Snowflake SnowPro Core Certification cheat sheet
After working with Snowflake for almost four years I have finally bowed down to studying for the Snowflake certification and passed my exam this morning. Before I started going through a set of practice tests, I thought the exam would be fairly easy given I have four years experience working with Snowflake. However, a little into my first online practice test, I realized the practical experience of using Snowflake, plus intuition and luck would probably only get me less than 50%. You will need to study a lot, especially for things that you don't normally use or would Google! Unfortunately Googling is not an option during the test, and therefore, this cheat sheet might come in handy if you are studying for the Snowflake Certification.
General exam covered areas
If you are fresh and planning to start your study, skimming through the Snowflake documentation is a great start. This documentation gives you a good understanding of the generic topics covered in the exam. From memory, the following headings came up in my exam this morning:
- Secure Data Sharing
- sharing secure elements
- the types of objects that can and cannot be shared
- File uploads, downloads and unload data from Snowflake
- Roles and grants
- Snowflake System roles
- custom roles
- what grant is required for a given object
- Handling unstructured files
- encryption methods
- accepted file types
- compression types
- Micro-partition & Clustering
- what is a good use case for clustering
- clustering depth
- syntax of adding and dropping a clustering key
- How does micro partitioning ranges effect clustering depth
- Query profile
- what information it gives us
- storage information on query profile
- debugging an issue using query profile
- Directory tables
- Network policy
- user network policy and how to bypass it
- account network policy and which role can create it
- Snowflake out of the box views
- Differences between account usage views vs information schema views
Practice exam materials
Once you have skimmed through the above documentation discussed before, I would suggest going through the practice tests as fast as you can. These practice tests are great and will help you prepare for the exam. I highly recommend starting with Udemy practice tests and taking notes as you go until you are able to get 90%+ in each. If you have additional time, go through a couple of the testprep practice runs to supplement your understanding and help cover gaps in the Udemy practice test. This should be plenty of practice to help you pass the exam.
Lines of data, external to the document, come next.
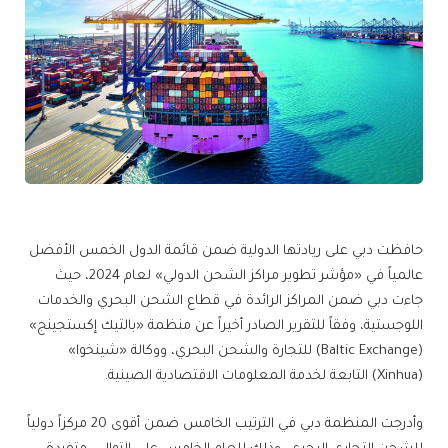
حافظت دبي على ريادتها الدولية ضمن قائمة الدول الخمس الأفضل
عالمياً في «مؤشر تطوير مراكز الشحن الدولي» لعام 2024، حيث
جاءت دبي ضمن المراكز الرائدة في قطاع الشحن البحري والخدمات
اللوجستية، وفقاً للتقرير الصادر أخيراً عن منظمة «بالتيك إكستجينج»
(Baltic Exchange) للتجارة والشحن البحري، ووكالة «شينخوا»
(Xinhua) التابعة لخدمة المعلومات الاقتصادية الصينية.
وأدرجت المنظمة دبي في الترتيب الخامس ضمن أقوى 20 مركزاً دولياً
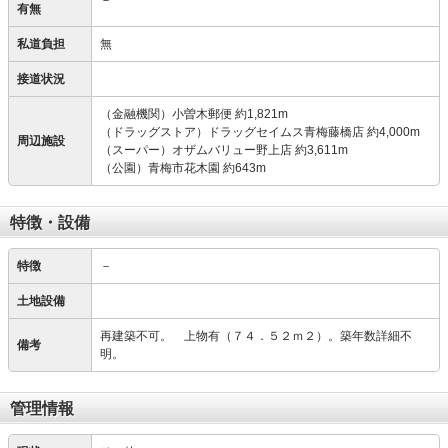
－
有無
私道負担
無
接道状況
（金融機関）小曽木郵便 約1,821m
（ドラッグストア）ドラッグセイムス青梅藤橋店 約4,000m
周辺施設
（スーパー）オザムバリュー野上店 約3,611m
（公園）青梅市花木園 約643m
特徴・設備
特徴
－
土地設備
再建築不可。 上物有（７４．５２ｍ２）。築年数詳細不
備考
明。
管理情報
Udemy -> https://www.udemy.com/course/snowflake-snowpro-core-certification-exam-practice-sets There was a lot of questions in the exam that was similar to Udemy practice questions.
TestPrep -> https://www.testpreptraining.com/snowflake-snowpro-core-certification TestPrep generally has very complex practice tests but I definitely saw some questions in the exam that was exactly like testprep questions
Practice exam notes
When I started going through the practice exams, I struggled with the following headings the most and took notes. I hope these notes come in handy for you too:
Snowflake built-in functions for handling staged files
GET_ABSOLOUTE_PATH -> Retrieves the absolute path of a staged file using the stage name and path of the file relative to its location in the stage as inputs.
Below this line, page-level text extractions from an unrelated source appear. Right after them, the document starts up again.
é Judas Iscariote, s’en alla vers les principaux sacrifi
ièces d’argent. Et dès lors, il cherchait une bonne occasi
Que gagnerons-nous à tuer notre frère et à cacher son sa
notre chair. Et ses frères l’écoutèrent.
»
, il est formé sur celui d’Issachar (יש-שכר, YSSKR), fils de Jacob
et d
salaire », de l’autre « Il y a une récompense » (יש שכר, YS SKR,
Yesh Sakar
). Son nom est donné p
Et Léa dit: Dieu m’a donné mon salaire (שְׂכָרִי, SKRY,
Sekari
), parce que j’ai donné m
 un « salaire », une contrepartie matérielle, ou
GET_STAGE_LOCATION -> Retrieves the URL for an external or internal named stage using the stage name as the input.
BUILD_SCOPED_FILE_URL -> Generates a scoped Snowflake-hosted URL to a staged file using the stage name and relative file path as inputs. A scoped URL is encoded and permits access to a specified file for a limited period of time.
GET_PRESIGNED_URL -> Generates the pre-signed URL to a staged file using the stage name and relative file path as inputs.
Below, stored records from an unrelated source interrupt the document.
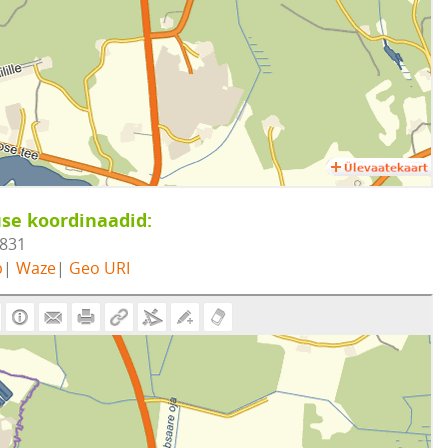
se koordinaadid:
1831
b
|
Waze
|
Geo URI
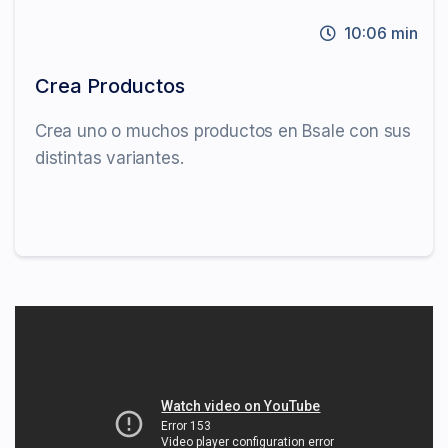
10:06 min
Crea Productos
Crea uno o muchos productos en Bsale con sus
distintas variantes.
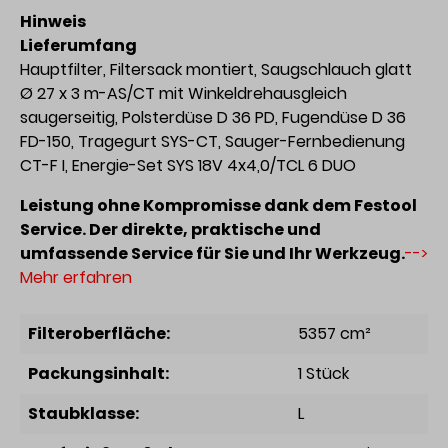
Hinweis
Lieferumfang
Hauptfilter, Filtersack montiert, Saugschlauch glatt
Ø 27 x 3 m-AS/CT mit Winkeldrehausgleich
saugerseitig, Polsterdüse D 36 PD, Fugendüse D 36
FD-150, Tragegurt SYS-CT, Sauger-Fernbedienung
CT-F I, Energie-Set SYS 18V 4x4,0/TCL 6 DUO
Leistung ohne Kompromisse dank dem Festool
Service. Der direkte, praktische und
umfassende Service für Sie und Ihr Werkzeug.
-->
Mehr erfahren
Filteroberfläche:
5357 cm²
Packungsinhalt:
1 Stück
Staubklasse:
L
BUILD_STAGE_FILE_URL-> Generates a Snowflake-hosted file URL to a staged file using the stage name and relative file path as inputs. A file URL permits prolonged access to a specified file. That is, the file URL does not expire.
GET_RELATIVE_PATH -> Extracts the path of a staged file relative to its location in the stage using the stage name and absolute file path in cloud storage as inputs.
Differences between Snowflake functions of various types
TABLE FUNCTIONS -> A table function returns a set of rows for each input row. The returned set can contain zero, one, or more rows. Each row can contain one or more columns.
SYSTEM FUNCTIONS -> Snowflake provides the following types of system functions:
- Control functions that allow you to execute actions in the system (e.g. aborting a query).
- Information functions that return information about the system (e.g. calculating the clustering depth of a table).
- Information functions that return information about queries (e.g. information about EXPLAIN plans). Many of these system functions have the prefix SYSTEM$ (e.g. SYSTEM$TYPEOF).
WINDOW FUNCTIONS -> A window function operates on a group (“window”) of related rows. Each time a window function is called, it is passed a row (the current row in the window) and the window of rows that contain the current row. The window function returns one output row for each input row. The output depends on the individual row passed to the function and the values of the other rows in the window passed to the function.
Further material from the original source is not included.